A true believer that Bitcoin would fulfill its destiny as the global economy reserve asset, Saylor, 57, pioneered the strategy of filling a corporate treasury with the cryptocurrency instead of the usual cash and U.S. government bonds. He adopted not just laser eyes but thunderbolt eyes for his Twitter profile pic. Saylor was fond of making grandiose statements about Bitcoin to his 2.7M followers.

Fire of Truth

“Bitcoin is a swarm of cyber hornets serving the goddess of wisdom, feeding on the fire of truth,” he tweeted in 2020. “Exponentially growing ever faster, smarter, and stronger behind a wall of encrypted energy.”

That year the software honcho initiated Microstrategy’s BTC purchases. The first seven tranches mobilized $2.2B to buy 90,531 Bitcoin between August 2020 and February 2021. While those early BTC positions are worth $1.8B, the same investment in Ether would now be valued at a staggering $4.64B.

The company then slowed its buying, investing $80M into BTC between March 2021 and June 2021, before injecting another $1.26B during the second half of 2021, and $215M in the first half of 2022.

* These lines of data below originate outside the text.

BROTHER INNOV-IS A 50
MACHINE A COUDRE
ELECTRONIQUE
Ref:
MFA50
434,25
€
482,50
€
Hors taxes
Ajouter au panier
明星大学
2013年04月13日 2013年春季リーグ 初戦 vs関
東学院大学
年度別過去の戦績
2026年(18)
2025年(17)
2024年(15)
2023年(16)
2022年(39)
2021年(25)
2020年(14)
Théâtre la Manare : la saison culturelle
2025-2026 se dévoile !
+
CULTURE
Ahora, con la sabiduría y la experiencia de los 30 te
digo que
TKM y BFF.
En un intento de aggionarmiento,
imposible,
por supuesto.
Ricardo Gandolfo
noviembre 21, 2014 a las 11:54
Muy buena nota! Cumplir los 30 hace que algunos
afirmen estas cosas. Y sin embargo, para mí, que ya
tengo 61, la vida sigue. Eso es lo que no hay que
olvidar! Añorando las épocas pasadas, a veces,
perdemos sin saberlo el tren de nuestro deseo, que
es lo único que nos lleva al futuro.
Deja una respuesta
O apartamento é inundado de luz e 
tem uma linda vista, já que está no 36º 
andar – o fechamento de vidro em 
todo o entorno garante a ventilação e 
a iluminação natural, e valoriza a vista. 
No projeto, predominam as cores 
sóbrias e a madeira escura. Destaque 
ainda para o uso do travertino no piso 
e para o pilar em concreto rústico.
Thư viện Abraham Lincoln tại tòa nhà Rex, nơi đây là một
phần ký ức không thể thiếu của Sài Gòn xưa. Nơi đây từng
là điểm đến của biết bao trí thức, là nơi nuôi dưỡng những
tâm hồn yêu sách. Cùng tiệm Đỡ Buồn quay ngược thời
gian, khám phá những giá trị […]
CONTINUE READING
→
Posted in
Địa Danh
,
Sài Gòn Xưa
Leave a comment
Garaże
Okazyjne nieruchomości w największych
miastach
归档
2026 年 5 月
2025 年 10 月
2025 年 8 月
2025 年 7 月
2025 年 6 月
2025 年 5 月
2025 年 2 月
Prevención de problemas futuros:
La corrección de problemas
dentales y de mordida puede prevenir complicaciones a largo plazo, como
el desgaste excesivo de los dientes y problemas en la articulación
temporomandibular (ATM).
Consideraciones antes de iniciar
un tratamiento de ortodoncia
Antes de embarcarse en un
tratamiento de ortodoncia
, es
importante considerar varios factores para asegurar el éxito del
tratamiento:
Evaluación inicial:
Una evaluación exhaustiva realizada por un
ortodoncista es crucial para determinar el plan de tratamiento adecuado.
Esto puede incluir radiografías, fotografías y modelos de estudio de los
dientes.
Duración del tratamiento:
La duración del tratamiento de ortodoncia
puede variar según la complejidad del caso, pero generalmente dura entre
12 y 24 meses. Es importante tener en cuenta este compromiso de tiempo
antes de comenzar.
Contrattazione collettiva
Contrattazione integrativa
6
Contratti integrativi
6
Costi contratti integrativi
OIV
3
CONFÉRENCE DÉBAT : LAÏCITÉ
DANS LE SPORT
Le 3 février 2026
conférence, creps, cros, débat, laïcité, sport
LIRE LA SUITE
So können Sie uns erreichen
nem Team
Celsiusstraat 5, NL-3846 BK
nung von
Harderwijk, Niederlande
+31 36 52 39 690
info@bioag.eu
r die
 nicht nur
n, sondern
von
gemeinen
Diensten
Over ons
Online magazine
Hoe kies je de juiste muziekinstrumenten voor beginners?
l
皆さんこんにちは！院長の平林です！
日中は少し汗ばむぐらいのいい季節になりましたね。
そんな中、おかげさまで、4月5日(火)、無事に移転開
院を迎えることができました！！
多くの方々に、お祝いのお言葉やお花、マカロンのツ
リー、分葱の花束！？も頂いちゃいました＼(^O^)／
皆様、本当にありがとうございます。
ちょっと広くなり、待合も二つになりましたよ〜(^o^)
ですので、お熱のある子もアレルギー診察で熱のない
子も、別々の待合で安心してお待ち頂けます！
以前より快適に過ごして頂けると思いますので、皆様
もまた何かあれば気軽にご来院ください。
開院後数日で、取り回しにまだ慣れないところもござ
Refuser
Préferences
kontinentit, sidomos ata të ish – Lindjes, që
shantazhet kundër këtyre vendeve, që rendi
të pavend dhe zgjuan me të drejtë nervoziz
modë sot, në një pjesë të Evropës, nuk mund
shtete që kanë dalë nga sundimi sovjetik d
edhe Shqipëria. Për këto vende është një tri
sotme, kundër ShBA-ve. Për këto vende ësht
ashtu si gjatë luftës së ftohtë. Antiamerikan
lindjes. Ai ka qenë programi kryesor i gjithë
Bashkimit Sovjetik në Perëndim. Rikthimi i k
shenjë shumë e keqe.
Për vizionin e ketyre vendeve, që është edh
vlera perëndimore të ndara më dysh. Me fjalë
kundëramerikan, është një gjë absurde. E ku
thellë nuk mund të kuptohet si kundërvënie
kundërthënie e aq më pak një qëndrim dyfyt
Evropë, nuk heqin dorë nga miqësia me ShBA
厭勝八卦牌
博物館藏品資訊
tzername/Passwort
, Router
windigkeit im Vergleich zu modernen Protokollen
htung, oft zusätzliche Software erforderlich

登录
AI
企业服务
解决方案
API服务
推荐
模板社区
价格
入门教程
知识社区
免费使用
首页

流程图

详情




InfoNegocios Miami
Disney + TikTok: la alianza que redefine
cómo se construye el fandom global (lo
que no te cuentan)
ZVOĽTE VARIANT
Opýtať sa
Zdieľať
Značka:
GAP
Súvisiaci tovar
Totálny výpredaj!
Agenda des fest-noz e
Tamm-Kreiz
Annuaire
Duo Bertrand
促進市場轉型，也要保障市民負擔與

ETH/BTC price on Binance since mid-2020. Source: TradingView

Only five of Microstrategy’s BTC purchases were made below Bitcoin’s current price. 

Money on the Table

“Sometimes as an investor you end up leaving money on the table (even if it’s not your choice) and that is certainly what we see with MicroStrategy given how much they are down on their BTC purchases,” Mark Monfort of web3 venture studio, NotCentralised, told The Defiant.“The equivalent they have in BTC reserves could have garnered a significant windfall in ETH had they purchased that instead (and they could also add to those earnings via staking that Ether).” Monfort continued. “That said, they were making sizeable purchases in over 20+ tranches since early 2021, so how they would have moved the dial when it comes to ETH instead of BTC is a hypothetical we may never know.”